6.5.1 Wijzigingen in de kerkorde

Eén bijzondere taak van de generale synode moet hier uitvoeriger worden besproken, namelijk het vaststellen en wijzingen van de kerkorde (art. XVIII-1), de ordinanties (art. XVII-2), de generale regelingen (ord. 4-26-1) en de overgangsbepalingen (ovb. 296 en 297).

Daarvoor zijn in de kerkorde zorgvuldige procedures vastgesteld.

 

Een wijziging in de kerkorde zelf kan worden voorgesteld door een classicale vergadering of door de evangelisch-lutherse synode (dan wordt het voorstel door de betreffende vergadering aan de generale synode voorgelegd) of in de generale synode zelf. In het laatste geval kan dat voorstel worden gedaan door het (breed)

|187|

moderamen of door synodeleden. Altijd geldt dat een ingediend voorstel in twee vergaderingen wordt behandeld, zodat overhaaste besluitvorming wordt voorkomen. Als de synode een voorstel tot wijziging van de kerkorde voorlopig heeft vastgesteld (de kerkorde gebruikt daarvoor de uitdrukking ‘in eerste lezing’, art. XVIII-4), wordt deze wijziging aan alle kerkenraden voorgelegd. De bedoeling is dat de kerkordewijziging in de kerkenraden besproken wordt en dat eventuele reacties schriftelijk of mondeling (via de afgevaardigden) in de classicale vergadering worden ingebracht. Vervolgens wordt de voorgenomen wijziging in de classicale vergadering besproken en stuurt deze vergadering haar consideraties in. Deze consideraties zijn meer dan een stemming: het is niet voldoende te vermelden hoeveel voor en hoeveel tegen waren. Het gaat er eerder om dat de opvattingen worden doorgegeven: hoe de vergadering over de voorstellen denkt, maar ook welke vragen en kanttekeningen er zijn. Wensen, amendementen en bezwaren kunnen eveneens worden vermeld. Om het de synode mogelijk te maken tot verantwoorde besluitvorming te komen, kan het gewenst zijn ook opvattingen van minderheden in de consideraties te verwoorden.
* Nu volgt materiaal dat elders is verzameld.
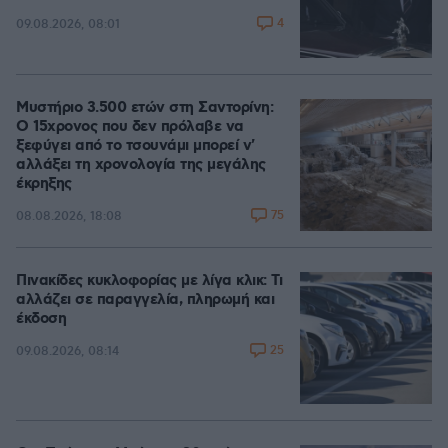
4
09.08.2026, 08:01
Μυστήριο 3.500 ετών στη Σαντορίνη:
Ο 15χρονος που δεν πρόλαβε να
ξεφύγει από το τσουνάμι μπορεί ν'
αλλάξει τη χρονολογία της μεγάλης
έκρηξης
75
08.08.2026, 18:08
Πινακίδες κυκλοφορίας με λίγα κλικ: Τι
αλλάζει σε παραγγελία, πληρωμή και
έκδοση
25
09.08.2026, 08:14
De gedachte dat de classicale vergadering een doorgeefluik is van brieven die de kerkenraden hebben ingezonden, moet worden afgewezen: de vergadering behoort haar eigen afweging te maken en haar eigen beschouwingen te geven. Ook de overwegingen ten aanzien van vragen van belijdenis en kerkorde die door een ringverband worden ingebracht, worden niet zonder meer doorgestuurd, maar eerst in de classicale vergadering besproken (ord. 4-17-2). Daarna kunnen ze — desgewenst met een begeleidend commentaar van de classicale vergadering zelf — aan de generale synode worden doorgegeven.

Als de generale synode de consideraties van de classicale vergaderingen heeft gewogen en besproken, kan zij overgaan tot de definitieve vaststelling (‘in tweede lezing’) van de kerkordewijziging. Daarbij is een meerderheid van twee derde van de uitgebrachte geldige stemmen vereist.

 

Een wijziging in de ordinanties verloopt grotendeels volgens dezelfde procedure (art. XVII). Een wijziging in de ordinanties kan echter ook worden ingediend door een orgaan van bijstand van de generale synode. Bij de definitieve vaststelling is een gewone meerderheid voldoende.

 

De generale regelingen worden vastgesteld door de generale synode zelf. Daarbij is niet voorgeschreven dat er consideraties worden gevraagd en ook een behandeling in twee vergaderingen is daarbij niet vereist. Soms is voor de wijziging van een generale regeling een nadere procedure voorgeschreven. Dat geldt in elk geval voor de generale regelingen waarin de rechtspositie aan de orde is (G.R. predikantstraktementen: ord. 3-16-4; G.R. predikantspensioenen: ord. 3-16-4; G.R. rechtspositie medewerkers: ord. 3-28-5).

|188|

Een deel van de overgangsbepalingen vervalt automatisch als de datum die daarin wordt genoemd verstreken is of als ze betrekking hebben op het moment van de vereniging van de kerken. Andere overgangsbepalingen kunnen worden gewijzigd of buiten werking gesteld. Daarbij moet de procedure van art. XVII worden gevolgd, dus die voor de wijziging van de ordinanties, zoals die hierboven is beschreven.